Le chef de l'Etat a dit qu'il voudrait que ce soit trois tiers.

Aujourd'hui, ce que nous faisons dans les entreprises où nous mettons de l'argent...

Vous avez entendu le chef de l'Etat, jeudi dernier : trois tiers.

Laissez-moi finir mon propos.

Nous en sommes loin, C. Lagarde.

Il y a des entreprises dans lesquelles aujourd'hui on met de l'argent, qu'il s'agisse des banques, qu'il s'agisse des constructeurs automobiles. Quand on est en position, ainsi, de demander des contreparties, de dire aux constructeurs automobiles : « vous n'allez pas fermer de sites, vous n'allez pas envisager de plans sociaux, vous allez faire tout ce que vous pourrez pour éviter les suppressions d'emploi », là on est dans une position où on peut avoir un certain nombre d'exigences. Maintenant, qu'un groupe, sous actionnariat privé, qui réalise l'essentiel de son activité à l'étranger, fasse des bénéfices, et que les actionnaires décident la répartition de ces bénéfices ainsi, c'est leur prérogative dans le cadre d'une société commerciale. Je pense que...

Donc, ça ne vous choque pas.

Je ne pense pas...

Que Total ne donne que 2 % à ses salariés, ne vous choque pas ?

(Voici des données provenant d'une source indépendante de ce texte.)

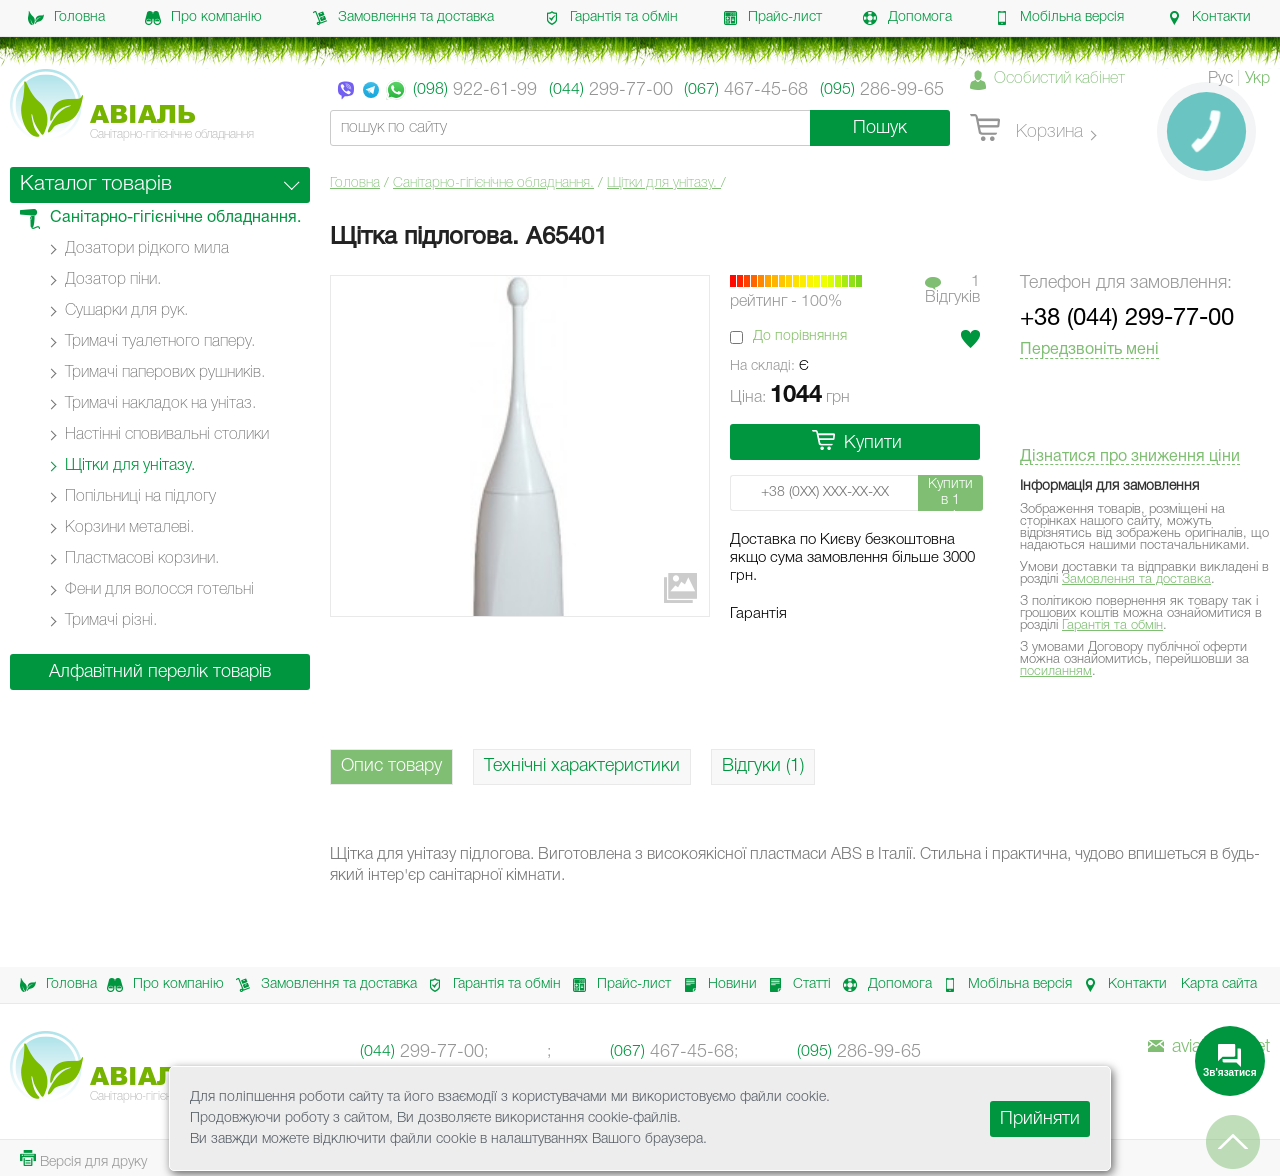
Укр (1257, 79)
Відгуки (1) (763, 766)
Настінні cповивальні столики (167, 435)
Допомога (907, 18)
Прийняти (1040, 1119)
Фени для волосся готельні (159, 590)
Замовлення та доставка (403, 18)
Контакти (1208, 18)
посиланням (1056, 671)
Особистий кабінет (1059, 79)
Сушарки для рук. (126, 311)
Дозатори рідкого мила (147, 249)
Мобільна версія (1059, 18)
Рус (1220, 79)
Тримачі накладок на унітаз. (160, 404)
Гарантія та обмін (611, 18)
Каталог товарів (96, 184)
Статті (794, 985)
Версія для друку (83, 1159)
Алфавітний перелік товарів (160, 672)
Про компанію (203, 18)
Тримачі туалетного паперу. (160, 342)
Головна (66, 18)
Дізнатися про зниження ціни (1130, 457)
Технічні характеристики (582, 766)
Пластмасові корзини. (142, 559)
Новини (714, 985)
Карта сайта (1219, 984)
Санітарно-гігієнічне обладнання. (493, 183)
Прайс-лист (772, 18)
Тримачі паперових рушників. (165, 373)
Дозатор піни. (113, 280)
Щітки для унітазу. (664, 183)
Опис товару (391, 766)
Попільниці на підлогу (140, 497)
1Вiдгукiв (952, 290)
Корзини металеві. (129, 528)
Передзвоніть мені (1089, 350)
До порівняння (800, 336)
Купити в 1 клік (950, 494)
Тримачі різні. (111, 621)
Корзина (1026, 129)
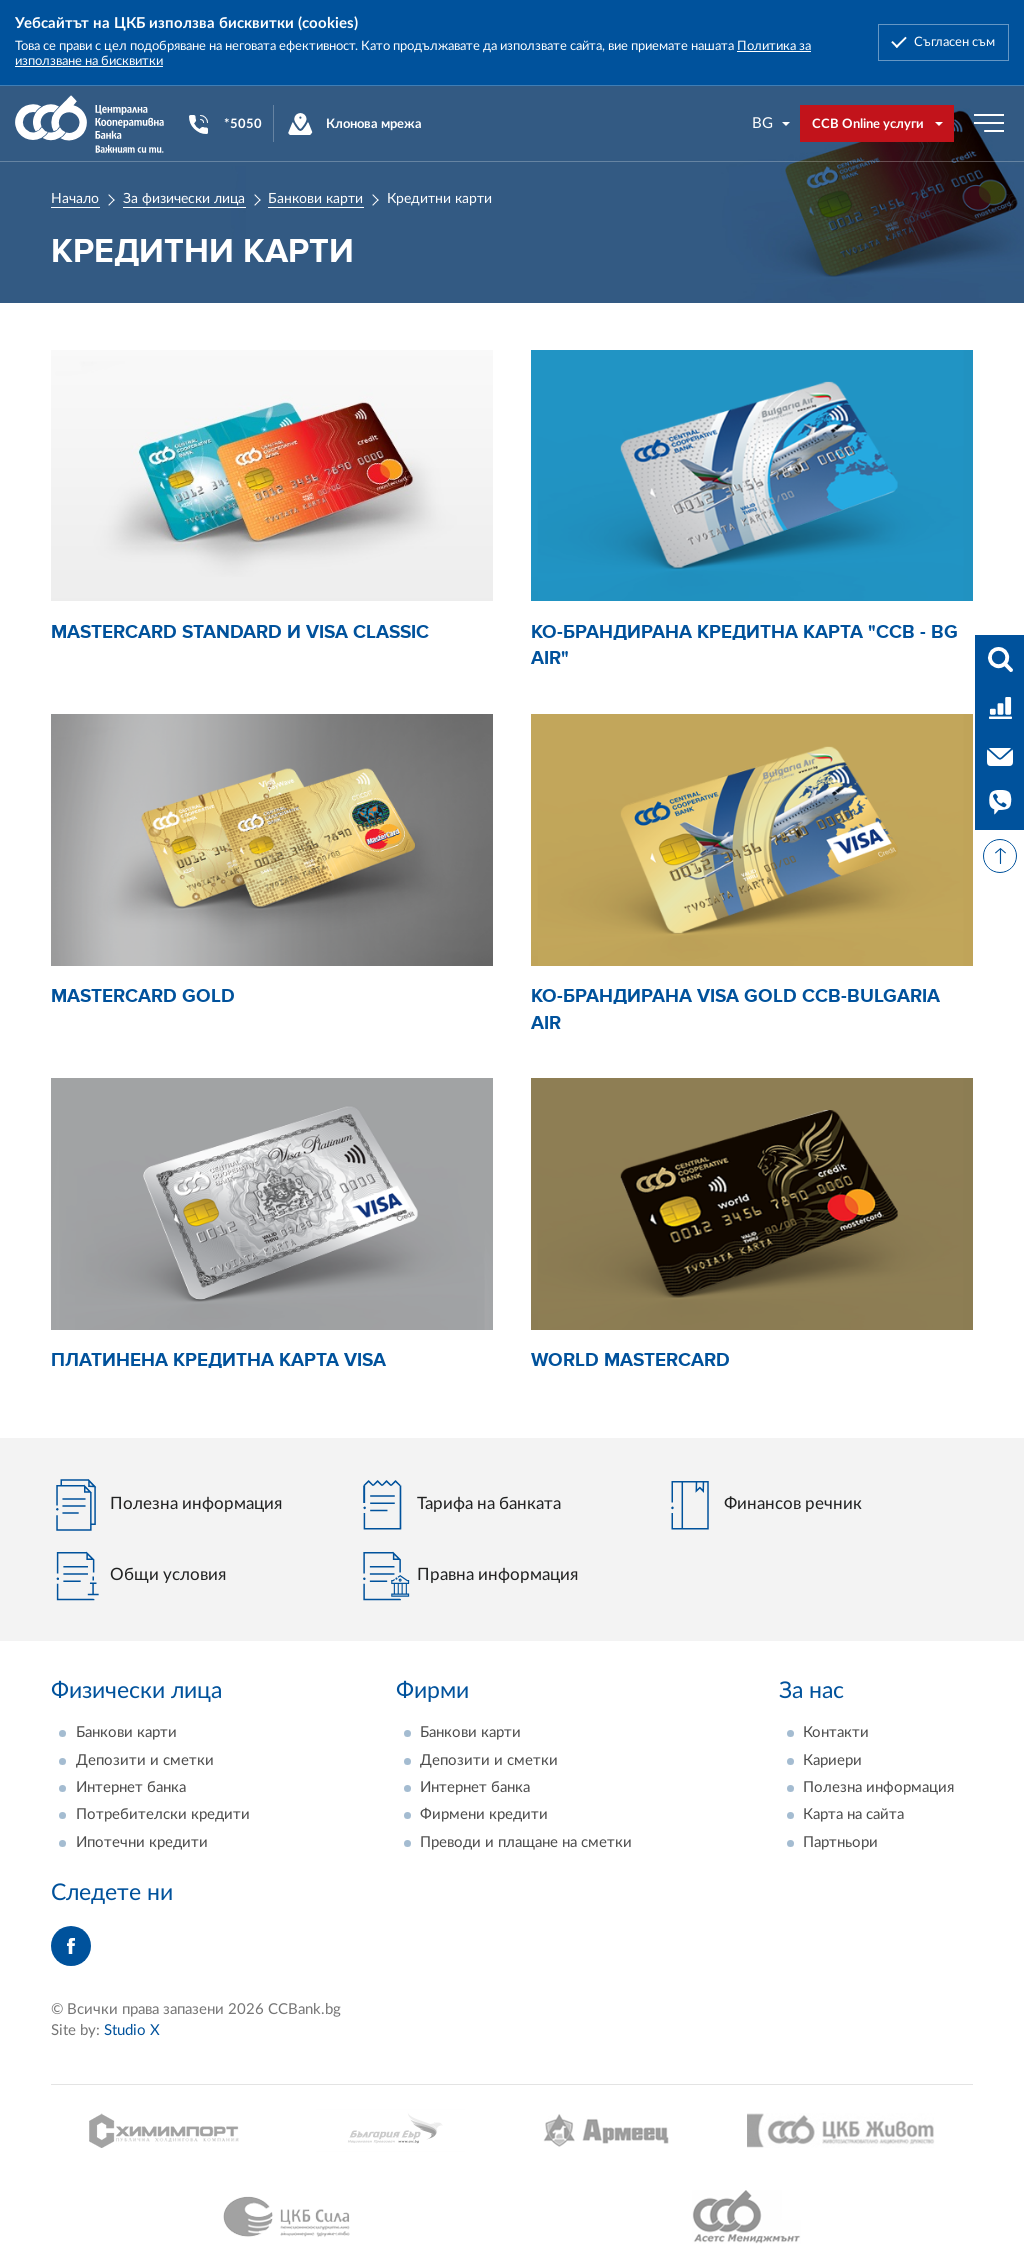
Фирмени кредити (484, 1814)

Attendez, laissez-moi finir. Je ne pense pas que les salariés du groupe Total soient dans une situation de paupérisation, ou de misérabilisme. Moi, ce qui m'intéresse, c'est de savoir ce que le groupe fait, pour créer de l'activité, pour développer de la valeur et je serai très attentive aux investissements, en particulier du groupe Total. J'ajoute, en ce qui concerne ce groupe, qu'il s'est comporté de manière tout à fait particulière, c'est tout à fait inhabituel par exemple, qu'un groupe privé décide de financer la prime à la cuve. On verse une prime à la cuve de 200 euros à tous les ménages qui ne sont pas imposables, c'est Total qui finance. Bon. Voilà. Alors, c'est une petite chose mais c'est un exemple d'un comportement un peu différent, aussi.

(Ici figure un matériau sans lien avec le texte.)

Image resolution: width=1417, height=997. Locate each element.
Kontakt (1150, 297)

L'Etat, vous venez de le dire, C. Lagarde, a prêté 3 milliards d'euros à Renault, 3 milliards d'euros à Peugeot. C. Streiff, PDG de PSA/Peugeot Citroën, était l'invité de RTL mardi matin, et il a dit ceci...

C. Streiff (extrait invité RTL du 10/02/09) : Les banques ne nous prêtent plus d'argent, c'est terrible, mais c'est la réalité, et nous avons un dépannage de 3 milliards d'euros de l'Etat.

« Les banques ne nous prêtent plus d'argent », « dépannage de l'Etat ». Quand est-ce que vous allez taper du poing sur la table, C. Lagarde, pour dire aux banques de faire leur travail ?

Je trouve assez intéressant que, donnant des prêts participatifs, on soit des dépanneurs. Mais, ceci étant...

Il dit : « Les banques ne nous prêtent plus d'argent », c'est lui qui le dit, le PDG de Peugeot Citroën.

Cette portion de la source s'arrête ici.